肩こり

 かつて「何もせんのに肩がこる」というコマーシャルがテレビで流れていたことがあります。肩は、何か根(こん)をつめてやったときにもこりますが、何もしないで身体を動かさなかったときにも、やはりこるのです。

 ところで、医学専門書で「肩こり」を調べようとしても、ほとんど載っていないことに今回気がつきました。肩をこらした人はとても多いのに、です。肩こりなど病気とはいわないというわけなのでしょうか。

 肩こりは日常のいろいろな不具合が原因になっています。何かしたり何もしなかったりというようなことはもちろん、視力の問題、精神的ストレス、運動不足、喫煙、姿勢の悪さ、衣服や寝具の不具合、暑さ寒さ、車の運転などなど、まさに生活のあらゆる場面が肩をこらすことになります。

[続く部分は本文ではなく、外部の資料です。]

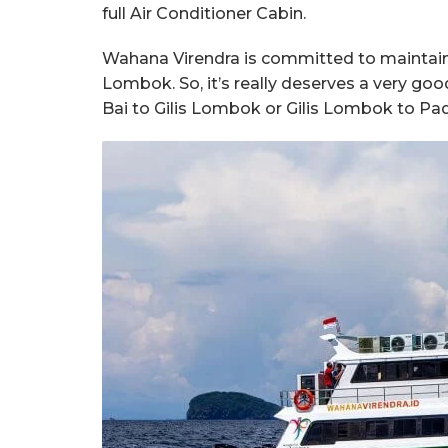
full Air Conditioner Cabin.
Wahana Virendra is committed to maintainin
Lombok. So, it’s really deserves a very g
Bai to Gilis Lombok or Gilis Lombok to Pad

 冬は、厚着の衣類や布団が体に負担をかけるうえ、寒さのために血液の循環が悪くなって、とくに肩こりをおこしやすいときです。肩や首筋が冷えると、そのあたりの筋肉の血流が悪くなって、筋肉が疲労してしまいます。冷やす湿布は、ですから、肩こりには一般的には逆効果です。張りつけたときに気持ちがよいのでしばしば使われていますが、じつは温めて血管を広げ、血液循環をよくするのが正しい方法です。動かして筋肉をほぐすこと、ぬるい目の風呂でゆっくりと温まること、寒いときには首筋が冷えないような工夫をすることなどが肩こりの予防になります。

 上手なマッサージをしてもらったり温泉でのんびりしたりなどは、とてもいい予防と治療なのでしょうが、マッサージといい温泉といい、気持ちのよいのはそのときだけで、すぐ元どおりにこってしまいます。肩こり歴三十五年の私もたびたび経験していますが、原因が生活のなかにあることが多いのでしかたがありません。

 頭痛の原因でもある肩こり、しかし中には首の骨(頚椎)の変形や椎間板ヘルニア、あるいはまれではありますが腫瘍など、治療を必要とするものもあります。一度は病的なものでないかの検査をしておいても無駄ではないでしょう。